*Task objective:* An exact transcript is required of the lines below, from the one containing "YOU TRULY DESIRE" through the very last; leave every picture out of it.

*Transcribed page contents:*
========

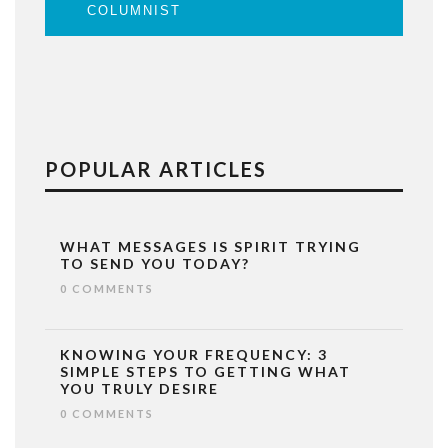
COLUMNIST
POPULAR ARTICLES
WHAT MESSAGES IS SPIRIT TRYING
TO SEND YOU TODAY?
0 COMMENTS
KNOWING YOUR FREQUENCY: 3
SIMPLE STEPS TO GETTING WHAT
YOU TRULY DESIRE
0 COMMENTS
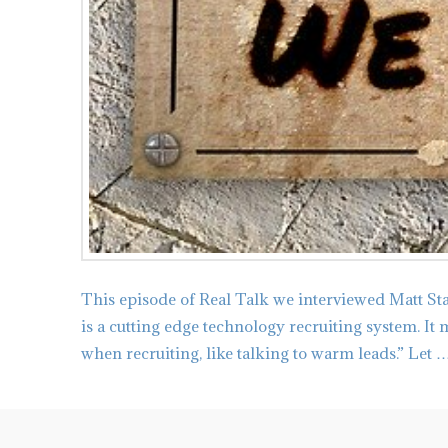
This episode of Real Talk we interviewed Matt St
is a cutting edge technology recruiting system. It
when recruiting, like talking to warm leads.” Let 
admin
Tips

========

*Exercise solution:*
YOU TRULY DESIRE
0 COMMENTS
This episode of Real Talk we interviewed Matt St
is a cutting edge technology recruiting system. It
when recruiting, like talking to warm leads.” Let 
admin
Tips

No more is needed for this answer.